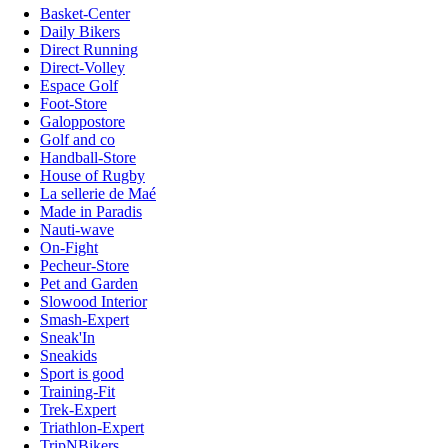
Basket-Center
Daily Bikers
Direct Running
Direct-Volley
Espace Golf
Foot-Store
Galoppostore
Golf and co
Handball-Store
House of Rugby
La sellerie de Maé
Made in Paradis
Nauti-wave
On-Fight
Pecheur-Store
Pet and Garden
Slowood Interior
Smash-Expert
Sneak'In
Sneakids
Sport is good
Training-Fit
Trek-Expert
Triathlon-Expert
TripNBikers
++++++++++
• **Your goal**
Where a line in the records above contains the string "Expert", return that line.

• **Result**
Smash-Expert
Trek-Expert
Triathlon-Expert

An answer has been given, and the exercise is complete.